■ Your goal:
Before copying, set the pictures aside; then repeat every line below verbatim.

··· Data listing

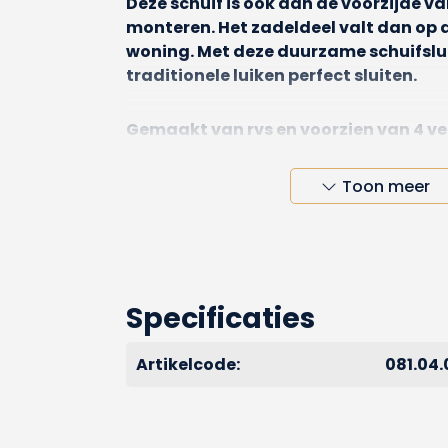
Deze schuif is ook aan de voorzijde v
monteren. Het zadeldeel valt dan op de
woning. Met deze duurzame schuifslui
traditionele luiken perfect sluiten.
Gemaakt van rvs en voorzien van 4 v
schroef 4mm.
Toon meer
Sluit het enkele luik van buiten nu op
dus niet in het kozijn? Dan is de
sluitin
beter geschikt. Deze monteer je name
de zijkant van het luik.
Specificaties
Artikelcode:
081.04.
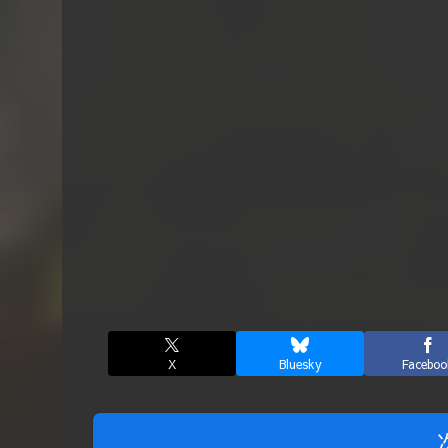
X
Bluesky
Faceboo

······

■ Response for this exercise:
Deze schuif is ook aan de voorzijde v
monteren. Het zadeldeel valt dan op de
woning. Met deze duurzame schuifslui
traditionele luiken perfect sluiten.
Gemaakt van rvs en voorzien van 4 v
schroef 4mm.
Toon meer
Sluit het enkele luik van buiten nu op
dus niet in het kozijn? Dan is de
sluitin
beter geschikt. Deze monteer je name
de zijkant van het luik.
Specificaties
Artikelcode:
081.04.
X
Bluesky
Faceboo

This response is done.